つれづれに

 

 2月27日、『1★9★3★7』の国際読書会が開かれた。
 明治大学文学部の4人の女性研究者の主催で、ポーランド、ドイツ、フランス、韓国、中国の若手からベテランの日本文学、日本歴史、日本政治の研究者が参加。会場とズームでの開催で、400人前後が参加したらしい。

 辺見庸『1★9★3★7』を国際的に読む―世界から見た日本における加害の記憶―
〈開催の主旨〉から――
 戦後70年を経て、世界の右傾化が進むなか、日本における戦争の記憶はますます歪められている。もっとも切実に日本の戦争問題に向き合おうとした作品、辺見庸の『1★9★3★7』(2015年)は、その重要性に比してこれまで言及されることが少なすぎた。戦争の記憶といえば、被害の面ばかりが取り上げられ、加害の記憶に関するものが極めて不十分。日本が相手国にもたらした被害の実態、すなわち日本の加害の記憶、責任の問題についても、国民レベルでの共有が必要。

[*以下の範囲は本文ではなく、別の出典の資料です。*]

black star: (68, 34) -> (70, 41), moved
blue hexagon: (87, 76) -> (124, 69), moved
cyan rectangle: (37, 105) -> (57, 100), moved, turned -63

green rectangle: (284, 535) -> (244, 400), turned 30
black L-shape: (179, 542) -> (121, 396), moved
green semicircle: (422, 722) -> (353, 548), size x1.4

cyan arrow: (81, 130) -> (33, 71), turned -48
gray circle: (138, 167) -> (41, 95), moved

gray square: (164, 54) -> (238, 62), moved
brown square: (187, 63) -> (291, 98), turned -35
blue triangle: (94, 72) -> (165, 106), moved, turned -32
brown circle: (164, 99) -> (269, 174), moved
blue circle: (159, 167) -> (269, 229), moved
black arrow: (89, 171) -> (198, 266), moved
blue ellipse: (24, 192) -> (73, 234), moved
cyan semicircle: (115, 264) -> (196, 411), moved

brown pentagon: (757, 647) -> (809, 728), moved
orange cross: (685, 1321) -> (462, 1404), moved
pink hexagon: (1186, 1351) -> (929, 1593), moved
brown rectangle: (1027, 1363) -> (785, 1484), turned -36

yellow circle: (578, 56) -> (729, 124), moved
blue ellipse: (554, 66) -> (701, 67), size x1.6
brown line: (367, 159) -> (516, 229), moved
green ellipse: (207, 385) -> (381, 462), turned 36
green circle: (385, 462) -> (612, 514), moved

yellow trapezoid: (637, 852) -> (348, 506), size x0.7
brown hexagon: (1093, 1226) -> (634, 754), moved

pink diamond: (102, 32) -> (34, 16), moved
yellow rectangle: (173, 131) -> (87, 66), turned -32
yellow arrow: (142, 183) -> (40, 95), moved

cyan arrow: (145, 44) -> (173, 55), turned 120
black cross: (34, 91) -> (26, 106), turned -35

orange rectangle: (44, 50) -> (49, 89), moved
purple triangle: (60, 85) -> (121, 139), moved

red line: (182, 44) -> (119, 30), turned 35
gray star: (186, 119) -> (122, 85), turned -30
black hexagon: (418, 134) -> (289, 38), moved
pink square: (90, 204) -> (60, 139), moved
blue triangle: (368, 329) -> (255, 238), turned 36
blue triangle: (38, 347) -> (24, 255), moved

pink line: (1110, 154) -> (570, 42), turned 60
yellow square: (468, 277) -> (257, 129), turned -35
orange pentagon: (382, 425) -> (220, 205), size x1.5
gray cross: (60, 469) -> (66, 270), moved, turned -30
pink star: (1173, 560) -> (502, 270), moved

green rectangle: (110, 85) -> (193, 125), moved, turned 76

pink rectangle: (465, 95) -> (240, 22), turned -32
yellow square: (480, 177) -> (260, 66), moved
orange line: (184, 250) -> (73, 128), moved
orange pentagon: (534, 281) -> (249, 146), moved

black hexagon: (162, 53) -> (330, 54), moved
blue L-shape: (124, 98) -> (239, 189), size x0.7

より広い読者とともに日本の戦争の現実とその歪んだ記憶を根底から問い直し、新たな出発点を模索するために、各国の日本研究者と『1★9★3★7』を読み直す「国際読書会」を開催。

 「沈黙という現実に裂け目を入れるために読書会を企画」と主催者の挨拶で始まる。
 ランダムに、私の頭に残ったトピックを列挙すると、記憶と歴史、文書に基づく歴史と経験に由来する記憶、集団的記憶、記憶の変化と継承、歴史修正主義、「記憶の暗殺者たち」、歴史と文学、戦争責任、世代間の戦争責任論、過去は現在によって救われなければならない、「わたし」を問う、ひとりびとり性、そして、戦争犯罪と天皇制の問題。
 辺見庸にとって天皇制は一番切実な問題だろうが、日本の若い人にとっても身近には感じられないので、まして海外の若い研究者には茫漠としてつかみどころがないのだろう。議論が深まることはなかった。残念だが、仕方がないだろう。
 全体としては面白く、ユニークな試みで、この本を取りあげてくれたことがうれしい。有意義だったと思う。

 『1★9★3★7』を小説だと言う人がいた。漢字とかなの混ぜ書き、独特のカタカナ表記にこだわる人もいた。辺見自身は、「もっと本質に目を向けろ」という思いかもしれないが、本質は細部に宿るとか、宿らないとか。偏執狂の固まりである私は、こういったマニアックなこだわりを偏愛している。自分のなかの何かがそこに現れてくる気がして。高橋たか子を思想的にはさほど好きではないのに魅かれるのは、何かに対するどろっとしたようなこだわり、偏愛に魅かれるのだろうと思う。

 3時間半の長丁場で、終わったときはぐったり疲れてしまった。ズームで参加したが、私のパソコンは古いのでカメラを内蔵してない。マイクは外付けで取り付けられるが、必要もないのでそのままにしている。それでも参加できるのはありがたいと言えばありがたい。

 

 この半年ほど、毎日長い時間をかけてチェックしていたブログから離れた。まっすぐで、まっとうな世界。そこに集う人々。穏やかで、和やかな居心地の良さ。私の表面はそのような世界に完璧に順応しているのだが、私の内面から異質なもの、自己愛の固まりのようなものが噴き出してくると、途端に居心地の悪さ、疎外感を感じてしまう。(それでも身体になじんだ習慣には愛着が残り、穏やかに、和やかに、そしてまっすぐに、自分を主張できる空間が貴重に思えてきて、また戻ろうかとコロコロ気持ちが動いている。私はそこでただいろんな主張を読んでいるだけなのだが。)
 穏やかさ、和やかさとは真逆の世界が、辛辣な品の悪さが、辺見庸のブログにはある。私の表面はそれが嫌いなのだが、私の内面はどうなのだろう。好んでいるとは決して言えないが、「自らの精神を痛めつけている」という思いが共感を呼ぶのか。